Here is a sample of a photo I shot that I love:


Tuesday, July 3, 2018

I have really done it


I haven't posted in some time. I have been living a wonderful life here in Taipei. All aspects of my life are going very well. I've worked hard teaching students from the ages of 4 to 13 and although it has had its challenging moments, my school is starting to consider me as a valuable Teacher in their system.

I've got a regular acting gig on live TV here as a CEO of a US skincare line. That's all I can say about it , but it has been a blast. I have been in a commercial as well.

I have also become more proficient at photography and have been working on project I am creating called Fierce Beauty where I have met and been photographing some interesting woman.

I have come in contact with some interesting people, but have been blessed to have met Pauline (that's not her Chinese name) who has been my balanced, honest and sweet friend and confident for six months now. I am very lucky to have her in my life here.

In the beginning I lived with some young Chinese students and shared everything. It was difficult for an older geezer like myself to adjust.  In the early days here there was nothing that was set in stone, I had no idea if I could get the right visa to stay here longer and pass the physical examination that was needed. I wasn't sure where I would work and whether I could sustain an income here. I had no idea man.

Really I just went with my gut in Toronto which said...You have to make a major change in your life man..There might not be much time for adventure left in your little world. I was in a rut and my life consisted of basically going on auditions and doing extra work and smoking great pot all the time. It wasn't very fulfilling to say the least. 

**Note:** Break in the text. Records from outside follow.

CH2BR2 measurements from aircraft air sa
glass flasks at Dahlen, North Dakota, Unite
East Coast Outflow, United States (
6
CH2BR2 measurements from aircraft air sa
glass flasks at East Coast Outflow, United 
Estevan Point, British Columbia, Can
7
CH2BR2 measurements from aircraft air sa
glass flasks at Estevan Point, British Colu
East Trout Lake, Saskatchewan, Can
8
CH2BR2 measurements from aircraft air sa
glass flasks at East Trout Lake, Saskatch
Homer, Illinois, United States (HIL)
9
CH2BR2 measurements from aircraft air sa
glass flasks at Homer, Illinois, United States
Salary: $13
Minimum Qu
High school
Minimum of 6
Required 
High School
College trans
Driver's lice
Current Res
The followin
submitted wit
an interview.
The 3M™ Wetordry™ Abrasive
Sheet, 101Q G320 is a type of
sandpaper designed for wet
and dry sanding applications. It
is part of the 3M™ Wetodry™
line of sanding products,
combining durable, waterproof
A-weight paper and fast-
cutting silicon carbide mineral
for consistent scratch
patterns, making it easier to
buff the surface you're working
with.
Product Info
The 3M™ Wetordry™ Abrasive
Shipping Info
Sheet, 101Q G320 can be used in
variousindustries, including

So I took a chance and made a physical move to Asia on a hunch and it has been fantastic. I have earned my own studio on a rooftop of a building near the coveted 101 building and I love my area. My chinese still is awful but I am learning slowly...Very slowly.

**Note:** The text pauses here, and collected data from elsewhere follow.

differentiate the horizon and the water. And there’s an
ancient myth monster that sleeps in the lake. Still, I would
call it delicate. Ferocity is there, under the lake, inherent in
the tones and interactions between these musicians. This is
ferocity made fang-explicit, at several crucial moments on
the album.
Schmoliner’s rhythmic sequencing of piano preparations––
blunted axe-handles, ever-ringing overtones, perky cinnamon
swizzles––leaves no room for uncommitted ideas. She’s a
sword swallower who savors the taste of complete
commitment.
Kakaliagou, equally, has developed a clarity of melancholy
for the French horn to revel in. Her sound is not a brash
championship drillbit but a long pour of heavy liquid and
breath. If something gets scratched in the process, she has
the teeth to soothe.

I take it one day at a time with gratitude...however I would say that buying self help books and smoking dope but never actually physically making any big moves was not the answer for me. You have to actually make the move.. Do it . 

So life is good. This is the life I was meant to be living. From this place I can figure out the other big questions. Who knows, I may even start my own family at my old age. What a transformation that would be. Lets see how that plays out.

Bye for now.

Rick

Sunday, February 18, 2018

It's Working Well....

I'm convinced that all of these self help mantras I've read over the years that spoke about   

manifesting your destiny...ultimately amount to nothing without the absolute key, which is ...take an action.

Make a decision outside of your usual locked in daily thinking and fantastic
results will occur.

Coming back to Taiwan has resulted in amazing moments and feelings of fulfillment. I have been challenged here as original plans and jobs fell through. So what...plan B...

I perservered and moved to Taipei alone and now I am teaching full time and doing acting gigs on the side...
The acting gig I've done three time as a CEO of a skin care line on live tv here has been an absolute blast.

I have a good female friend here who has been an amazing supporter so far and I've been able to battle through some colds and toothaches and fatigue... and amazingly I am still standing.

These are good days! New worlds are starting to open and now I am just waiting for the right visa to come through so I can make a bigger mark.

Life is fresh and surprising again and I am very grateful.